The Association of Manitoba Municipalities holds district meetings every year to find out from members how things are going across the province.
This year's series of seven meetings wrapped up Friday with the last stop in Minto.
About 80 elected officials from across the southwest part of Manitoba attended the day long meeting.
AMM President Kam Blight says all the meetings had some similar topics that were raised by civic leaders. “Definitely some common themes and a lot of it comes down to funding. The increase in inflation has placed added financial pressures on municipalities. Our municipalities have been facing a seven year operating basket funding freeze and that’s creating a lot of challenges for municipalities.”
Blight says another issuing popping up is the Investing in Canada Infrastructure program. “A lot of municipalities had projects approved in 2019 and now those tender prices are quite low compared to today’s costs in actual figures. It’s as much as 30 to 40 per cent more in some cases and that’s a major concern.”
Civic leaders are also voicing concerns about health care and specifically attracting and retaining paramedics and first repsonders.
“We’ve been trying to raise that issue with government ministers and hopefully we can see some movement in that area as well” said Kam Blight.

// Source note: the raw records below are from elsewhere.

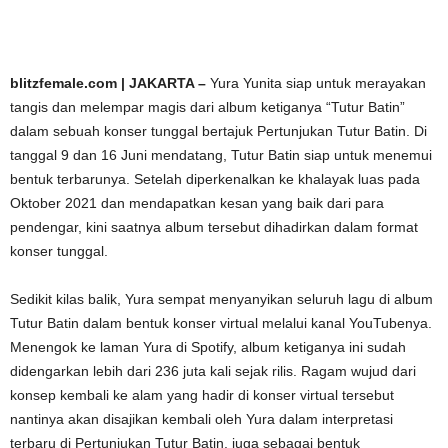
blitzfemale.com | JAKARTA –
Yura Yunita siap untuk merayakan
tangis dan melempar magis dari album ketiganya “Tutur Batin”
dalam sebuah konser tunggal bertajuk Pertunjukan Tutur Batin. Di
tanggal 9 dan 16 Juni mendatang, Tutur Batin siap untuk menemui
bentuk terbarunya. Setelah diperkenalkan ke khalayak luas pada
Oktober 2021 dan mendapatkan kesan yang baik dari para
pendengar, kini saatnya album tersebut dihadirkan dalam format
konser tunggal.
Sedikit kilas balik, Yura sempat menyanyikan seluruh lagu di album
Tutur Batin dalam bentuk konser virtual melalui kanal YouTubenya.
Menengok ke laman Yura di Spotify, album ketiganya ini sudah
didengarkan lebih dari 236 juta kali sejak rilis. Ragam wujud dari
konsep kembali ke alam yang hadir di konser virtual tersebut
nantinya akan disajikan kembali oleh Yura dalam interpretasi
terbaru di Pertunjukan Tutur Batin, juga sebagai bentuk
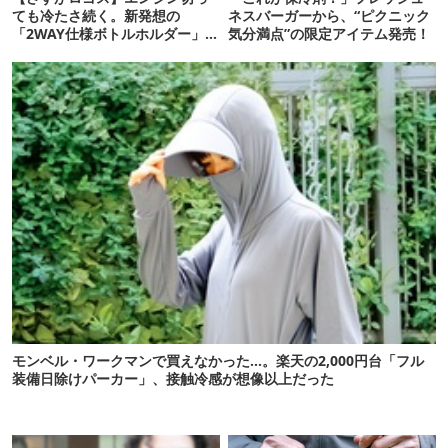
ても冷たさ続く。新発想の
ネスバーガーから、“ピクニック
「2WAY仕様ボトルホルダー」が
気分満点”の限定アイテム発売！
頼りになります
モンベル・ワークマンで買えなかった…。楽天の2,000円台「フル
装備日除けパーカー」、接触冷感が想像以上だった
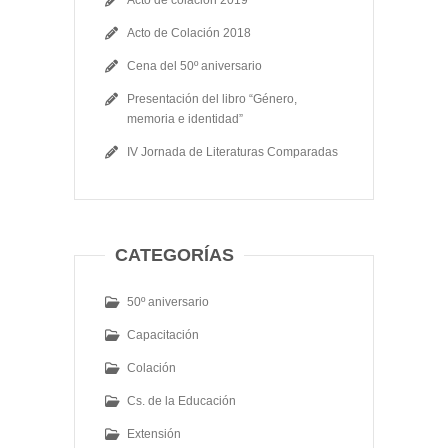
Acto de Colación 2018
Cena del 50º aniversario
Presentación del libro “Género,
memoria e identidad”
IV Jornada de Literaturas Comparadas
CATEGORÍAS
50º aniversario
Capacitación
Colación
Cs. de la Educación
Extensión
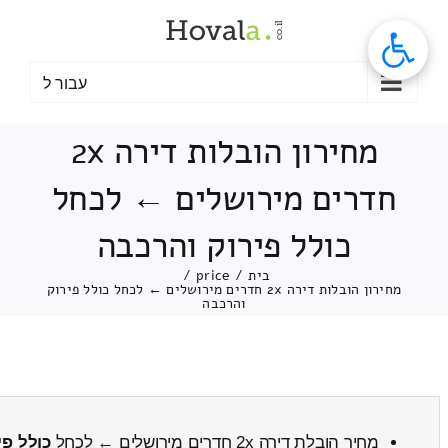
לג
תוכן
עבור ל
מחירון הובלות דירה 2x
חדרים מירושלים ← לכחל
כולל פירוק והרכבה
בית
/
price
/
מחירון הובלות דירה 2x חדרים מירושלים ← לכחל כולל פירוק
והרכבה
מחיר הובלת דירה 2x חדרים מירושלים ← לכחל
כולל פי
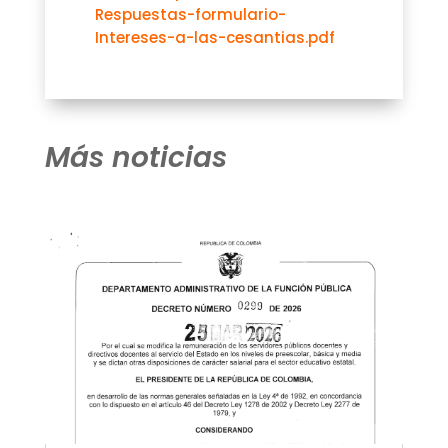
Respuestas-formulario-
Intereses-a-las-cesantias.pdf
Más noticias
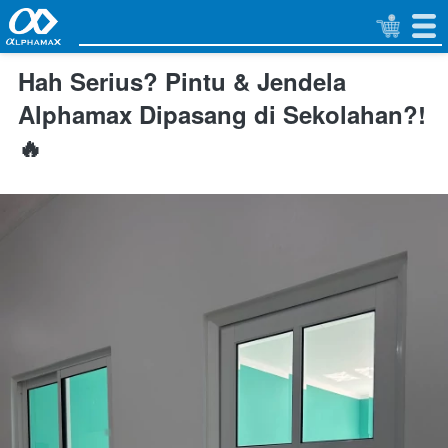
Hah Serius? Pintu & Jendela
Alphamax Dipasang di Sekolahan?!
🔥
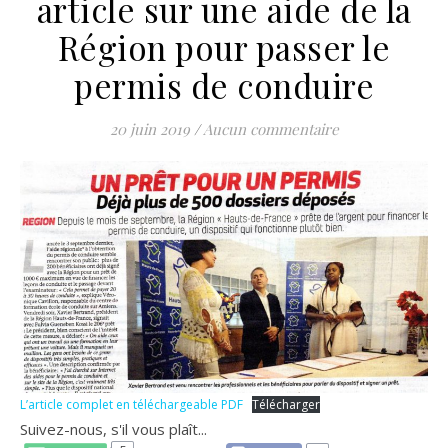
article sur une aide de la
Région pour passer le
permis de conduire
20 juin 2019
/
Aucun commentaire
L’article complet en téléchargeable PDF
Télécharger
Suivez-nous, s'il vous plaît...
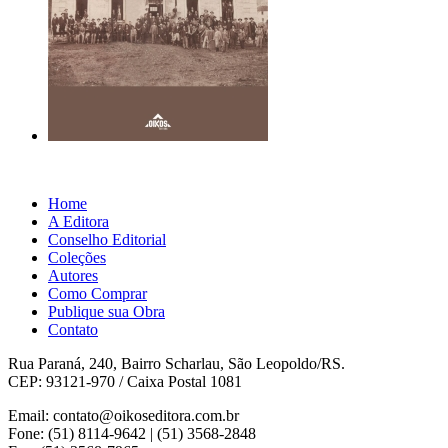
Home
A Editora
Conselho Editorial
Coleções
Autores
Como Comprar
Publique sua Obra
Contato
Rua Paraná, 240, Bairro Scharlau, São Leopoldo/RS.
CEP: 93121-970 / Caixa Postal 1081
Email: contato@oikoseditora.com.br
Fone: (51) 8114-9642 | (51) 3568-2848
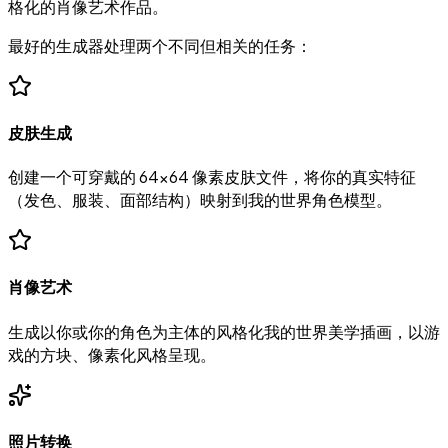
格化的肖像艺术作品。
最好的生成器处理两个不同但相关的任务：
皮肤生成
创建一个可穿戴的 64×64 像素皮肤文件，将你的真实特征
（发色、服装、面部结构）映射到我的世界角色模型。
肖像艺术
生成以你或你的角色为主体的风格化我的世界美学插画，以游
戏的方块、像素化风格呈现。
照片转换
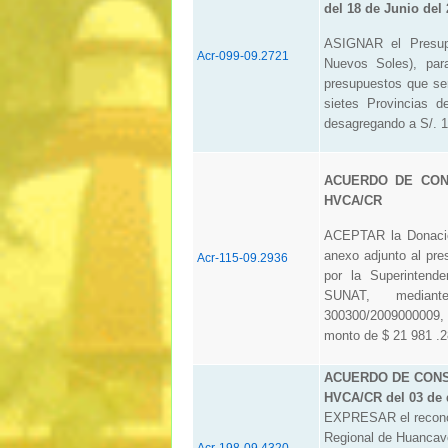
del 18 de Junio del
ASIGNAR el Presupu
Acr-099-09.2721
Nuevos Soles), par
presupuestos que sera
sietes Provincias d
desagregando a S/. 1
ACUERDO DE CONS
HVCA/CR
ACEPTAR la Donació
anexo adjunto al pre
Acr-115-09.2936
por la Superintende
SUNAT, mediant
300300/2009000009, 
monto de $ 21 981 .28
ACUERDO DE CONSE
HVCA/CR del 03 de 
EXPRESAR el reconoc
Regional de Huanca
Acr-198-09.4320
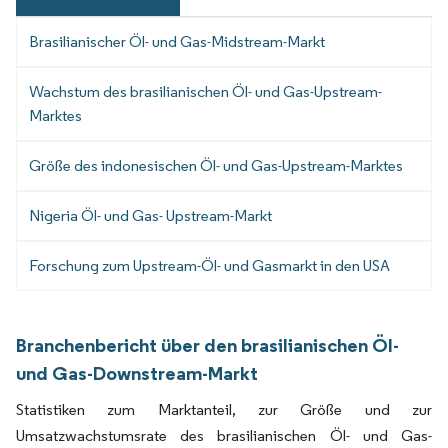
Brasilianischer Öl- und Gas-Midstream-Markt
Wachstum des brasilianischen Öl- und Gas-Upstream-
Marktes
Größe des indonesischen Öl- und Gas-Upstream-Marktes
Nigeria Öl- und Gas- Upstream-Markt
Forschung zum Upstream-Öl- und Gasmarkt in den USA
Branchenbericht über den brasilianischen Öl-
und Gas-Downstream-Markt
Statistiken zum Marktanteil, zur Größe und zur
Umsatzwachstumsrate des brasilianischen Öl- und Gas-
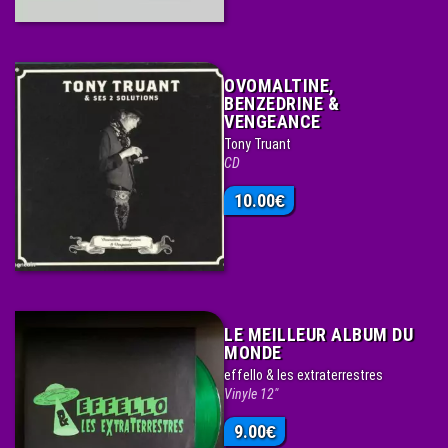
OVOMALTINE,
BENZEDRINE &
VENGEANCE
Tony Truant
CD
10.00
€
LE MEILLEUR ALBUM DU
MONDE
effello & les extraterrestres
Vinyle 12"
9.00
€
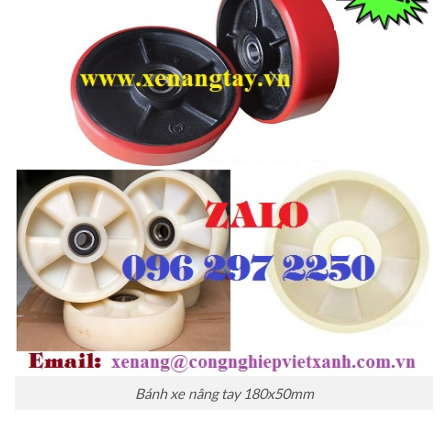
Bánh xe nâng tay 180x50mm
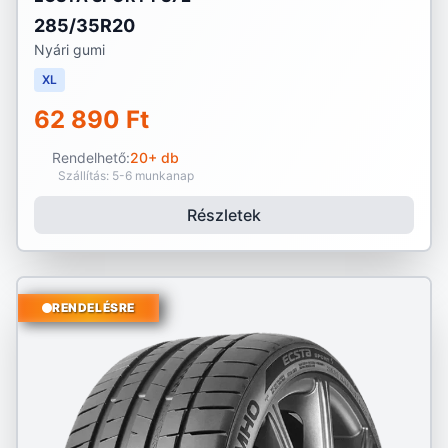
285/35R20
Nyári gumi
XL
62 890 Ft
Rendelhető:
20+ db
Szállítás: 5-6 munkanap
Részletek
RENDELÉSRE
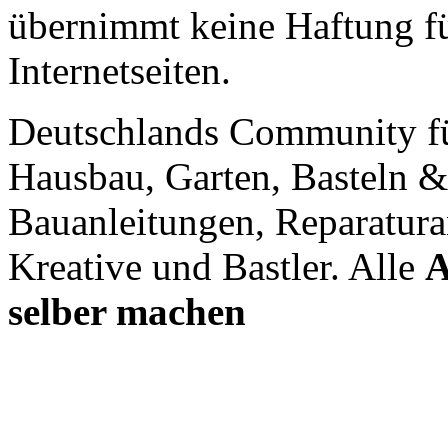
übernimmt keine Haftung für
Internetseiten.
Deutschlands Community f
Hausbau, Garten, Basteln &
Bauanleitungen, Reparatura
Kreative und Bastler. Alle
A
selber machen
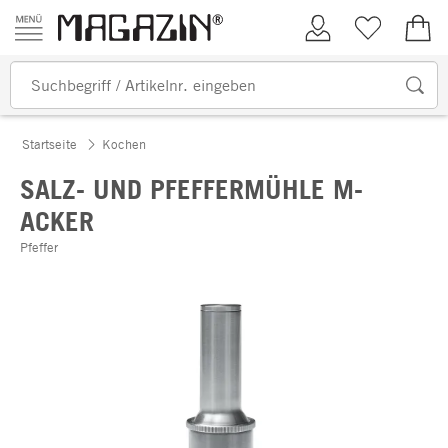
Zum Inhalt springen
Kundenkonto
Merkliste
0,00
Startseite
Kochen
SALZ- UND PFEFFERMÜHLE M-
ACKER
Pfeffer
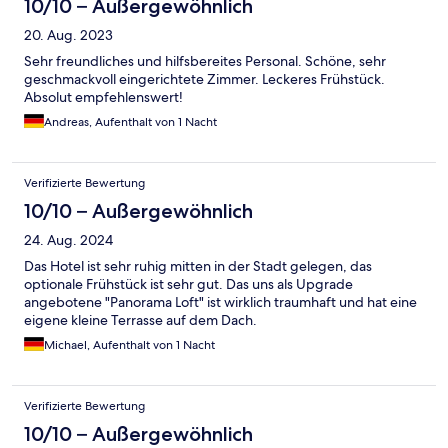
10/10 – Außergewöhnlich
20. Aug. 2023
Sehr freundliches und hilfsbereites Personal. Schöne, sehr
geschmackvoll eingerichtete Zimmer. Leckeres Frühstück.
Absolut empfehlenswert!
Andreas, Aufenthalt von 1 Nacht
Verifizierte Bewertung
10/10 – Außergewöhnlich
24. Aug. 2024
Das Hotel ist sehr ruhig mitten in der Stadt gelegen, das
optionale Frühstück ist sehr gut. Das uns als Upgrade
angebotene "Panorama Loft" ist wirklich traumhaft und hat eine
eigene kleine Terrasse auf dem Dach.
Michael, Aufenthalt von 1 Nacht
Verifizierte Bewertung
10/10 – Außergewöhnlich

A group of municipal leaders met in mid June with government ministers to present their case surrounding health care workers. “We met to lobby the province about our case for more training for E-M-T’s across the province and to look at the whole para medicine situation to see if they could implement some new ideas to make it more efficient and better for people in rural Manitoba” said RM of Grassland Reeve Ruth Mealy.
She adds paramedics are understaffed and some are reaching retirement age and the municipal group is lobbying the province to increase training in rural Manitoba.
Kam Blight says new regulations will make it even more challenging to get people out to rural areas.
“There’s better salaries in the City of Winnipeg there’s less on call time and to be a volunteer first responder you training time is being tripled and costs increased dramatically and that impacts the training and retention of these individuals for these communities. We’re also seeing staffing shortages take place and waiting times increasing dramatically” said Kam Blight.
“The key to solving these problems is dialogue and getting both sides to sit down and talk about the issues. There certainly isn’t a one size fits all because it’s different in rural areas when compared to the city. They need to sit down with these municipalities and see how they’re being impacted.